しかしながら、この状況を逆手にとって、カザン連邦大学では様々なオンラインでの活動が加速化しています。その1例として、ゲストスピーカーを招いたオンライン授業の試みをご紹介したいと思います。

●授業概要:
・内容:ロシアの日系企業での就業経験・就職活動のアドバイス
・ゲストスピーカー:モスクワの日系企業に勤務するロシア人社員(日本語話者)
・参加学生:4年生16名
・目的:将来、日本語を使った仕事に就くイメージをする
・背景:カザンには日系企業が少ないという事情から、日本語を勉強しても将来使える術がないと考える学生が多く、就職を意識する学年は特にその傾向が強い。そのため、日本語学習へのモチベーションの維持が難しくなっている。また、自身の日本語力への過小評価、及び日系企業に関する情報の少なさも影響し、モスクワなど大都市の日系企業への就職に挑戦する学生が少ない。本状況を打開し、学生のモチベーションの維持・向上に役立てたいと思い、本授業を実施。

●授業の流れ:
・ゲストスピーカーより自己紹介、学生時代の日本語学習について(日本語で実施)
・日系企業での就業経験、日本人と上手に働くポイント、就職活動のアドバイス(ロシア語で実施)
・質疑応答(ロシア語で実施)

 ゲストスピーカーは学生と同じ立場(ロシア人日本語話者)であり、いわば先輩のような存在でもあるため、ゲストのこれまでの日本語学習など学生時代の経験についてはあえて日本語で話してもらいました。一方で、日系企業での就業経験、就職活動など専門的な話については、学生の深い理解を促したかったため、ロシア語での実施としました。

●授業後のアンケート
【アンケート(選択式)】

【アンケート(自由記述:学生の声)】一部抜粋
・自分が思っているよりも多くの日系企業がロシアには進出していることがわかり、日系企業で働くことに挑戦したいと思った。
・大学入学後初めて、詳しい就職活動についての情報と日本語を使った仕事の経験を知ることができた。
・ロシア人の視点で、日系企業で働く経験を直接聞く機会に感謝している。日本人と一緒に仕事をすることが実際にどのようなものかを理解できた。
 アンケート結果からもわかる通り、本授業に対する学生からの反応は非常に良好でした。ゲストスピーカーが学生と同じくロシア人日本語話者であり、リアルな声が聞けたという点も反響の高さの要因でしょう。
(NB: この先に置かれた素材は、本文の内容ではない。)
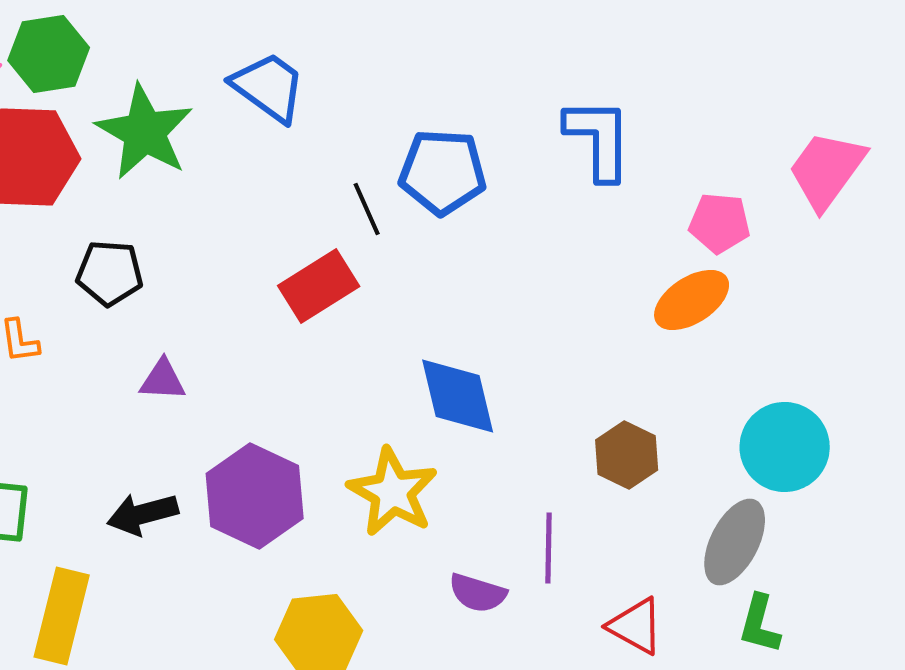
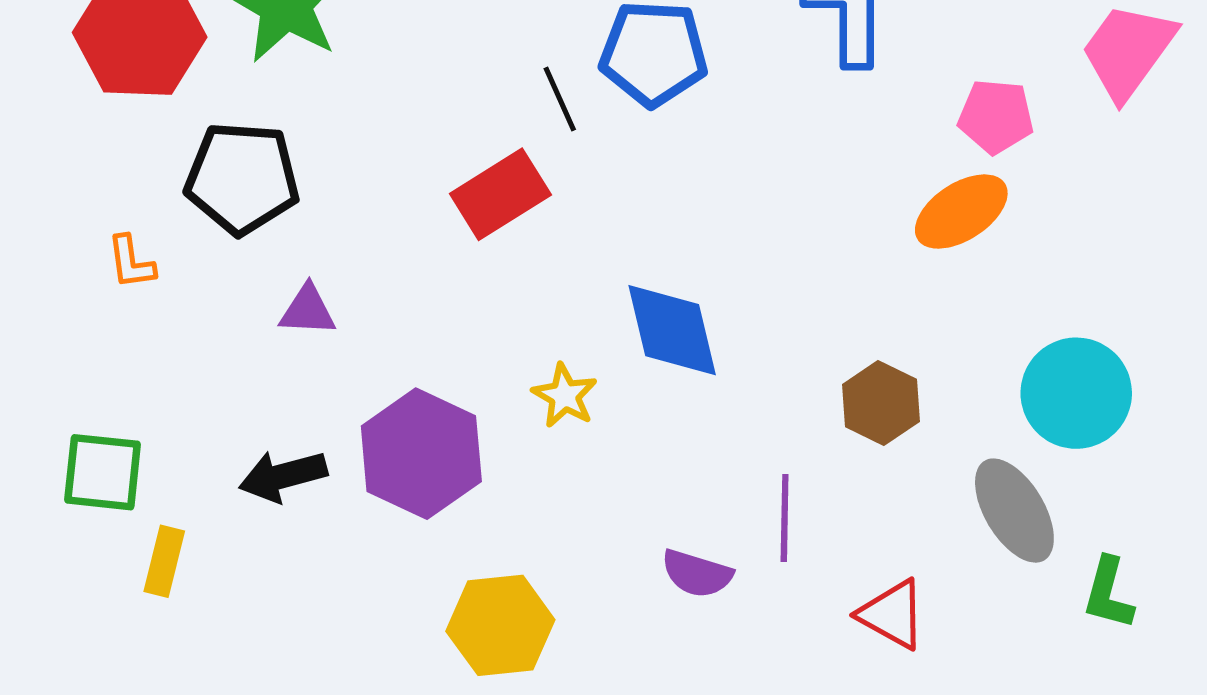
black pentagon: (110, 273) -> (242, 178), size x1.4
yellow star: (393, 492) -> (565, 396), moved, size x0.6
gray ellipse: (735, 542) -> (1014, 511), turned -58
yellow rectangle: (62, 616) -> (164, 561), moved, size x0.6
green L-shape: (760, 624) -> (1108, 593), moved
また、本来の対面授業では叶わなかったであろうことが、ゲストがどこにいても参加できる環境にあるため(今回の場合、ゲストはモスクワから参加)、オンラインならではの強みを活用できたと考えています。
将来、一人でも多くの学生が卒業後日本語を使った仕事に就くことを切に願っています。


ゲストと学生の集合写真


 カザン連邦大学では、この他にも、弁論大会、大学間・学生間交流などオンラインで様々なイベントを実施しています。本年3月には新たに「日本の詩 朗読コンクール」をハイブリッド型で開催する予定です。
コロナ禍と上手に付き合いながら、カザンで日本語を学ぶ学生にとって実り多き活動になるよう、これからもカザンの日本語教育と青年交流事業を盛り上げていきたいと思っています。